There are a few things that have to all work correctly to make great pizza - in any oven. A kamado grill or Egg has the additional challenge of the heat source being located below the stone.
1) It is critical to trap as much heat as possible heat above the pizza so that the temperature is balanced above and below the cooking surface.
2) Consistent high temperatures must be maintained and controlled throughout each pizza's cook time.
3) Managing the temperature by adjusting the airflow is just as important for a high-temperature cook.
4) Pizzas each cook for a different amount of time so a predictable cooking environment inside the oven is crucial.
5) You cook pizza by eye so you must monitor the progress throughout the cook.
The Pizza-Porta is designed to ensuring all of these conditions are met in a kamado grill. Here are some other tips for managing pizza cooking on a BGE, KJ or kamado grill.
Getting up to 500F-600F temperature:
- Moist charcoal – charcoal stored outdoors in the paper bag will get moist. Try to store charcoal in a dry place.
- Small lump impeding airflow – Small pieces that pack tightly together block the ventilation. Hand place some large chunks in the bottom, or use an accessory like a Kick Ash Basket ®.
- Running out of fuel – Start with a very full load because consumption of charcoal is high at 600F. A full load can last 3.5 hours at 600F with a Pizza-Porta. (That is like 20 pizzas!)
- The fire too small.

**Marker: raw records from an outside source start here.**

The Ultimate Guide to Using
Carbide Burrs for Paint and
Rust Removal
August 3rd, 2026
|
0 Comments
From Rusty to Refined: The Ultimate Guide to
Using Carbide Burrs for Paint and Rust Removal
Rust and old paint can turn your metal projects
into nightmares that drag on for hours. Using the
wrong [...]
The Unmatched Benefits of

If you do not let the fire get big before switching to the Pizza-Porta vents, it will not advance to 600. Leave the top dome vent open until the BGE/KJ reaches 500F, then use the side control vents.

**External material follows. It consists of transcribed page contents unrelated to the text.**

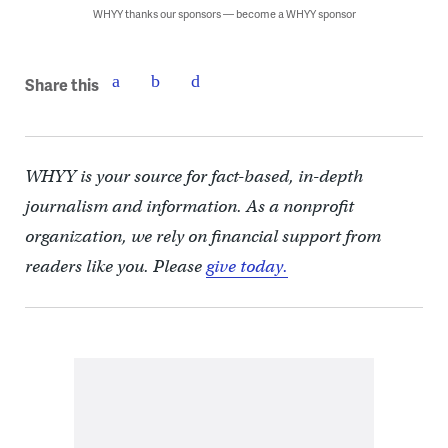
WHYY thanks our sponsors — become a WHYY sponsor
Share this
WHYY is your source for fact-based, in-depth
journalism and information. As a nonprofit
organization, we rely on financial support from
readers like you. Please
give today.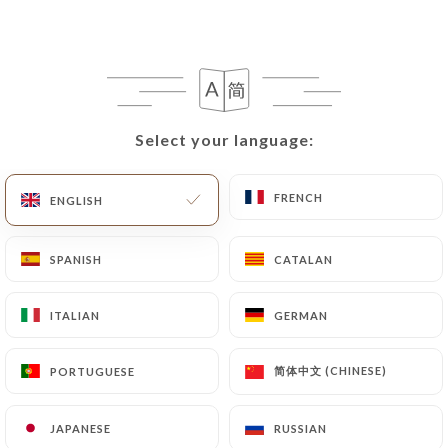
following address: privacy@urecommend.co In this
case, the User must indicate the Personal Data that
they would like
https://auderniermetro.fr
to
correct, update or delete, identifying themselves
precisely with a copy of an identity document
(identity card or passport). Requests for deletion
Select your language:
Select your language:
of Personal Data will be subject to the obligations
imposed on
https://auderniermetro.fr
by law,
FRENCH
FRENCH
ENGLISH
ENGLISH
particularly in terms of document retention or
archiving.
SPANISH
SPANISH
CATALAN
CATALAN
Finally, Users of
https://auderniermetro.fr
can
file a complaint with the supervisory authorities,
ITALIAN
ITALIAN
GERMAN
GERMAN
and in particular the CNIL
(
https://www.cnil.fr/fr/plaintes
).
简体中文 (CHINESE)
简体中文 (CHINESE)
PORTUGUESE
PORTUGUESE
JAPANESE
JAPANESE
RUSSIAN
RUSSIAN
7.4 Non-communication of personal data
https://auderniermetro.fr
refrains from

- Sufficient airflow: Make sure that deflectors and pizza stones leave plenty of room for airflow.
Balancing the heat/ internal setup:
It is important to arrange the components inside of the kamado grill (BGE) to balance the heat. In a kamado grill (BGE) all the heat is generated below the cooking surface. The trick is to pass some of the heat around the pizza stone into the dome above the pizza. If you are lifting the dome to check the pizza, you lose the energy needed to balance the energy of the fire. Ceramic is really good at conveying heat. Do not put a pizza stone directly on top of a plate setter, it will burn the bottom of the pizza. You must create a thermal break that does not conduct heat. The metal grate, large balls of foil, tiny flower pots, or spacers from a kiln should be placed between the pizza stone and the plate setter. Some other tips:
- We have had good luck with the plate setter legs down, then a rack or spacers, then the pizza stone. Additional spacers are helpful to get the stone a little higher in the dome. An aluminum pizza pan or a foil circle under a pizza stone also does a great job of deflecting heat. A double rack is a great addition that allows flexibility between the top and bottom heat characteristics.

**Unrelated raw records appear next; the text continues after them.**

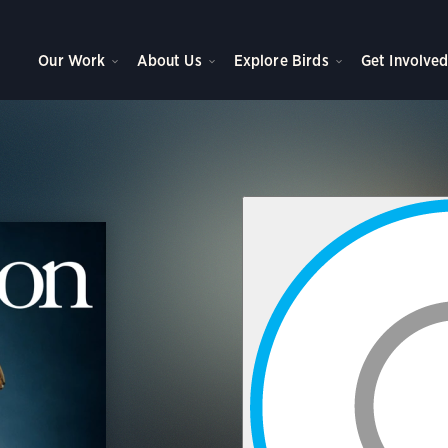
Our Work
About Us
Explore Birds
Get Involve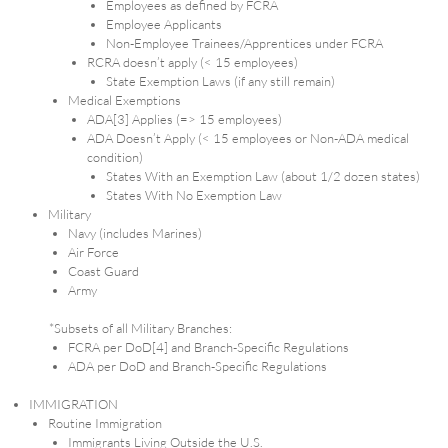
Employees as defined by FCRA
Employee Applicants
Non-Employee Trainees/Apprentices under FCRA
RCRA doesn’t apply (< 15 employees)
State Exemption Laws (if any still remain)
Medical Exemptions
ADA[3] Applies (=> 15 employees)
ADA Doesn’t Apply (< 15 employees or Non-ADA medical
condition)
States With an Exemption Law (about 1/2 dozen states)
States With No Exemption Law
Military
Navy (includes Marines)
Air Force
Coast Guard
Army
*Subsets of all Military Branches:
FCRA per DoD[4] and Branch-Specific Regulations
ADA per DoD and Branch-Specific Regulations
IMMIGRATION
Routine Immigration
Immigrants Living Outside the U.S.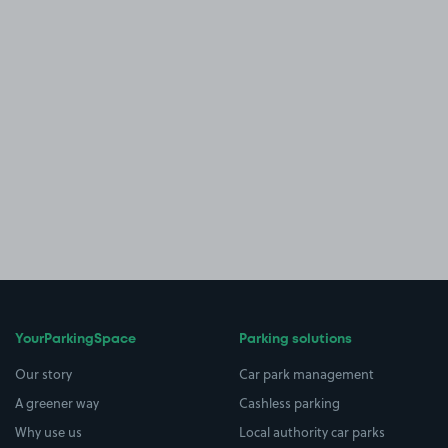
YourParkingSpace
Parking solutions
Our story
Car park management
A greener way
Cashless parking
Why use us
Local authority car parks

- Placing a raw pizza on the stone cools the pizza stone slightly. Cooking one after another will keep a stone cooler. If you take a break between pizzas watch carefully because the stone will heat up. Wood fired pizza places will put a "blank" dough in to absorb heat if their oven floor gets too hot.
- Bottom line - no matter the set up, check your pizza often. Every pizza cooks in a different amount of time. The Pizza-Porta allows you to inspect without losing heat and changing temperature.
- Do what works for you. We left the interior layout of your oven up to you. This flexibility allows you to try different setups, and customize the cooking layout. You may devise a hot cook setup, a bread setup, and a deep-dish setup that are slightly different.
If you usually cook 'low and slow' in your kamado grill and have not had a high temp cook in a while you may have excess smoke until that pork goodness burns out. This may give your pizza too intense of a smoke flavor. Cook all of that off before starting pizza (but watch out for a grease fire that overheats your pizza stone). Other points:
- Ensure that the area around your base and dome is clear of flammable items.
- Keep plastic containers away from the grill
- Make sure your grill is centered in the table cutout for a high-temp cook - especially a wood table.
- Your dome may be left with a white powdery residue – this is normal.
Pizza is a bit of an art. Try some raw 8oz dough balls from a local pizza place (not a grocery store) to get a feel for the process.
When you start making your own dough, make the same exact dough recipe a couple of different times. Use the same measuring cups, same scale, same bowls to remove variability in your dough process. This will allow you to make tiny adjustments that make your pizza your own. An important point I learned from Ken Forkish is that time is an ingredient in dough.
The professionals make it look easy because they practice. After cooking a few pizzas, you will become better and better.